Ontvankelijkheid en algemene opmerkingen

Niet in geschil is dat het bezwaarschrift tijdig is ingediend en ontvangen en dat het ook
overigens voldoet aan de daaraan te stellen eisen.

Overwegingen ten aanzien van de bezwaren en het bestreden besluit

Hoor en wederhoor en bejegening tijdens herbeoordeling

Gemachtigde stelt dat de herbeoordeling kinderopvangtoeslag over de jaren 2007 tot en met 2011 niet op de juiste wijze is gedaan. Zo heeft belanghebbende geen eerlijke kans gehad om haar situatie toe te lichten, heeft zij het gesprek van 15 december 2020 als eenzijdig ervaren en was zij op voorhand niet op de hoogte van de strekking van het gesprek waardoor zij zich niet adequaat heeft kunnen voorbereiden.

De Commissie stelt vast dat belanghebbende diverse mogelijkheden heeft gehad haar
zienswijze toe te lichten en dat er geen sprake is van schending van het beginsel van hoor en wederhoor. Uit het dossier blijkt immers dat er naast het gesprek van 15
december 2020 andere mogelijkheden zijn geweest voor belanghebbende om haar
zienswijze naar voren te brengen.

Desalniettemin is de Commissie van mening dat de wijze waarop belanghebbende in deze fase van de herbeoordeling tijdens gesprekken en andere contactmomenten met UHT is bejegend niet strookt met de wijze waarop de overheid met burgers zou moeten omgaan. Belanghebbende heeft ter zitting uitgelegd dat ze voor leugenaar is uitgemaakt en door ambtenaren van de Belastingdienst is uitgelachen. Deze handelswijze draagt niet bij tot herstel van vertrouwen in de overheid. De Commissie is dan ook van oordeel dat deze wijze van bejegening een onbehoorlijke behandeling oplevert en dat het UHT zou passen excuses te maken aan belanghebbende.

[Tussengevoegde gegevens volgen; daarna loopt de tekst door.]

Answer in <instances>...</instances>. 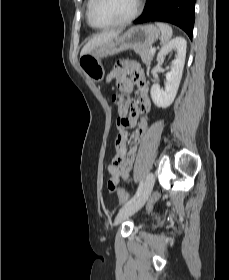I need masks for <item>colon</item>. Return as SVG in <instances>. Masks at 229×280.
Here are the masks:
<instances>
[{
  "instance_id": "colon-1",
  "label": "colon",
  "mask_w": 229,
  "mask_h": 280,
  "mask_svg": "<svg viewBox=\"0 0 229 280\" xmlns=\"http://www.w3.org/2000/svg\"><path fill=\"white\" fill-rule=\"evenodd\" d=\"M119 100L122 104L126 105L129 103V100L126 96H119ZM130 124V120L126 115L123 114H119L118 118H117V127L119 129V133H123L125 132V130L128 128ZM110 169L114 170V169H126V166L124 165V160L121 156H114L112 159V163L110 165ZM107 187L110 191L114 192L117 191L118 196H119V200L120 202H126L128 200V195L127 193L120 188H117V185L109 180L107 183Z\"/></svg>"
}]
</instances>
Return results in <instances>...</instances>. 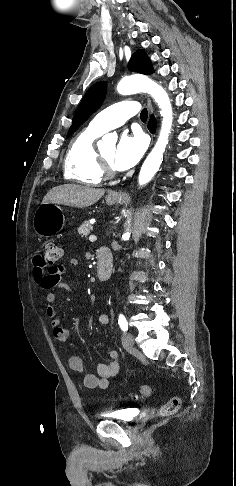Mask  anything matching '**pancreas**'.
Instances as JSON below:
<instances>
[{"label":"pancreas","instance_id":"obj_1","mask_svg":"<svg viewBox=\"0 0 236 486\" xmlns=\"http://www.w3.org/2000/svg\"><path fill=\"white\" fill-rule=\"evenodd\" d=\"M92 230L93 226L86 221L78 228V233L83 237H87Z\"/></svg>","mask_w":236,"mask_h":486}]
</instances>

De Commissie adviseert UHT om hiervan goede nota te nemen, met name met het oog op het contact met andere (gedupeerde) ouders.

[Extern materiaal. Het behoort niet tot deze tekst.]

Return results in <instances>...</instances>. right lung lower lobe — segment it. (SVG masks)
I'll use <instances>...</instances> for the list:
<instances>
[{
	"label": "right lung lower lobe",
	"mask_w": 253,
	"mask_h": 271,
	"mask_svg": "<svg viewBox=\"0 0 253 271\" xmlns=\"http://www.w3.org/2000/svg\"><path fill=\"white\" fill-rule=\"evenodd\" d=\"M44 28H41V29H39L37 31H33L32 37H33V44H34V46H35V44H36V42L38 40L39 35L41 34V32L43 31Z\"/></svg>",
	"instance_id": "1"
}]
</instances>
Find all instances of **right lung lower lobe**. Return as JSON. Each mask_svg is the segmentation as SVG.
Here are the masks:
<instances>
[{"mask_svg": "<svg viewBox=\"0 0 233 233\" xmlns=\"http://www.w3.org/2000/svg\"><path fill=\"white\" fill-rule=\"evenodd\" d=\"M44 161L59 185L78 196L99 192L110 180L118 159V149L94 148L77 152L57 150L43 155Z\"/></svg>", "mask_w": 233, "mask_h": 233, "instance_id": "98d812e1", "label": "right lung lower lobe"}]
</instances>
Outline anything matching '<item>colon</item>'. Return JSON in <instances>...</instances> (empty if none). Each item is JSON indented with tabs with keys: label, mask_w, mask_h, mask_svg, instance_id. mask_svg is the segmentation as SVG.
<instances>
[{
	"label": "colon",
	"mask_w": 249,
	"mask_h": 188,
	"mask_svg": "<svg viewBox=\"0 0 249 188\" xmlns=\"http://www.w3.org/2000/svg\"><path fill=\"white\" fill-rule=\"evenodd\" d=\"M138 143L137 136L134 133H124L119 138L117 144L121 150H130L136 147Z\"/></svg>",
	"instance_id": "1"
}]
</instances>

Tijdstip indienen herbeoordelingsverzoek

Gemachtigde is van mening dat de lichte toets had moeten plaatsvinden voor het
gesprek van 15 december 2020 dat met belanghebbende is gevoerd. Belanghebbende
heeft bijna een jaar voor het van kracht worden van de Catshuisregeling – waarin de grondslag voor de lichte toets beschreven staat – een herbeoordelingsverzoek ingediend. Op dat moment bestond de Catshuisregeling nog niet.

Bovendien volgt de Commissie de stelling van UHT dat het bezwaar van belanghebbende zich richt tegen de beschikking van 24 maart 2021 waarbij het recht op compensatie integraal is beoordeeld. Het bezwaar richt zich niet tegen de afwijzing lichte toets op grond van de Catshuisregeling van 11 mei 2021, met kenmerk UHT-CHR GU.

De Commissie merkt evenwel op dat het verzenden van brieven met standaardteksten
naar belanghebbende niet bijdraagt aan het herstel van het vertrouwen dat juist met de hersteloperatie wordt beoogd. In algemene zin adviseert de Commissie UHT om met de inhoud van brieven aan (gedupeerde) ouders nauwkeurig en zorgvuldig om te gaan.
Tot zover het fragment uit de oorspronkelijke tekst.